Microbiome research underscores that all forms of life on Earth, including humans, are part of a complex web. We evolved and coexist with microbial communities that perform essential services for us and for the environment, many of which are still being discovered. For example, bacteria help clean waterways after oil spills, cycle carbon and nitrogen in the soil, aid digestion and the immune system, and can even influence our mood and behavior. Once we understand microbiomes and the connections between the “macro” and “micro” world, we can begin to devise ways to harness them. The potential applications are diverse. Microbiomes could be used to restore damaged ecosystems, enhance food production, combat antibiotic resistance, produce clean energy and treat infections and even chronic diseases.
What is the Unified Microbiome Initiative?
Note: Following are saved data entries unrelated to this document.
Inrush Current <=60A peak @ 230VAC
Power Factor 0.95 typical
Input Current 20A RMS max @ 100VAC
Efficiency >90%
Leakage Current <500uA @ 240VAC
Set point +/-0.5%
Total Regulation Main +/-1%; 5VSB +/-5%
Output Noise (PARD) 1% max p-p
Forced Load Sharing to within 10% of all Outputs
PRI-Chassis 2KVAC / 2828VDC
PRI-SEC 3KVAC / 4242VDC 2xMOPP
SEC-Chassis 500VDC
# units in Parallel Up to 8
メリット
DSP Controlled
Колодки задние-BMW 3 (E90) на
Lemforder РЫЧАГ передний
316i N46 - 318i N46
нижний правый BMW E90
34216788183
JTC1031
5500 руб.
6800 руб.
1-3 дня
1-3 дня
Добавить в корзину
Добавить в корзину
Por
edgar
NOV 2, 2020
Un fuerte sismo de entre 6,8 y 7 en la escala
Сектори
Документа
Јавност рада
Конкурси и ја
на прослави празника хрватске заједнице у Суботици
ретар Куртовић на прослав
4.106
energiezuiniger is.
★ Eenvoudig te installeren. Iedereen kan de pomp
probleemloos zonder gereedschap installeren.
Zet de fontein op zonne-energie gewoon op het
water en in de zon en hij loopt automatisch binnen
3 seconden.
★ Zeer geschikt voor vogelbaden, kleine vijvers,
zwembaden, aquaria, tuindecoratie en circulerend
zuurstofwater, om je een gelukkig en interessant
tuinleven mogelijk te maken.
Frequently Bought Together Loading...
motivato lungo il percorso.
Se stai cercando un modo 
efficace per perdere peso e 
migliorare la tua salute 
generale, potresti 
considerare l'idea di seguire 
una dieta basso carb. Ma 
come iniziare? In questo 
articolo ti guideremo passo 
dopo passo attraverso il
In October 2015, an interdisciplinary group of 48 researchers from 50 academic institutions in the United States called for a national effort to harness the Earth’s microbiomes. The goal of the proposal, which they termed the Unified Microbiome Initiative, is the development and application of new tools to advance our understanding of the microbial communities and new collaborations between physical, life and biomedical sciences, engineering and other disciplines. The researchers envisioned a large-scale public and private initiative to advance the field beyond descriptive approaches to microbiome research and ultimately lead to breakthroughs in fields as distinct as medicine to sustainable energy. They published their proposal in the journal Science. (Read the press release.)
A follow-up paper published in the journal ACS Nano identified the advanced tools the researchers are seeking to develop. These include new analytical methods in bioinformatics, high-resolution imaging technologies, and sequencing techniques for microbial macromolecules and metabolites.
A group of scientists outside the United States, writing in the journal Nature, have called for an International Microbiome Initiative to complement the US program and ensure collaboration and the sharing of standards across borders and disciplines.
Why are scientists calling for a Unified Microbiome Initiative?
Over the past 15 years, microbiome research has exploded. Modern genetic tools have enabled scientists to detect microbes in every biological system, even deep underground. Yet, it is estimated that less than one percent of all microbial species have been identified. What’s even less clear is what all those species do. To accelerate identification and to transition from describing the microbial world to a new phase that explores how communities of microorganisms function, how to predict their actions and how to make use of them, researchers need new tools and collaborations.
The national and international microbiome research proposals map out several urgent needs, including:
- Tools to understand the biochemical functions of gene products, a large portion of which are unknown.
- Technologies that quickly generate complete genomes from individual cells found in complex microbiomes.
- Imaging capabilities that visualize individual microbes, along with their interactions and chemical products, in complex microbial networks.
- Adaptive models that capture the complexity of interactions from molecules to microbes, and from microbial communities to ecosystems.
- International standards for data collection and sharing.
- Comparative approaches to reveal the factors that underlie the structure and function of microbiomes at local and global scales.
What is The Kavli Foundation’s role in microbiome research?
The Kavli Foundation supports fundamental research on science at the atomic scale at five Kavli Nanoscience Institutes, including the work of nanoscientists developing new tools, new materials and new approaches to probe the world at very small scales.
Starting in December 2014, The White House Office of Science and Technology Policy and The Kavli Foundation separately convened a series of coordinated meetings on the microbiome. The meetings focused on identifying challenges and opportunities in microbiome research, and on developing strategic recommendations for accelerating discovery, and culminated in a roadmap for accelerating discovery in the field: the Unified Microbiome Initiative proposal.
Two of the Foundation’s core fields, neuroscience and astrophysics, may benefit from increased knowledge about the microbiome. For example, greater understanding of the interaction between the human microbiome and neurodevelopmental processes could help inform the basic science underlying brain disorders, including autism; there is also emerging evidence that the human microbiome plays a role in neurodegenerative disorders, including Parkinson’s Disease. In space research, studying the microbial communities in the Earth’s most extreme environments is helping astrobiologists understand the conditions that are necessary to support life, aiding the search for life on other planets.
Note: The Kavli Foundation closed work on this initiative in 2019.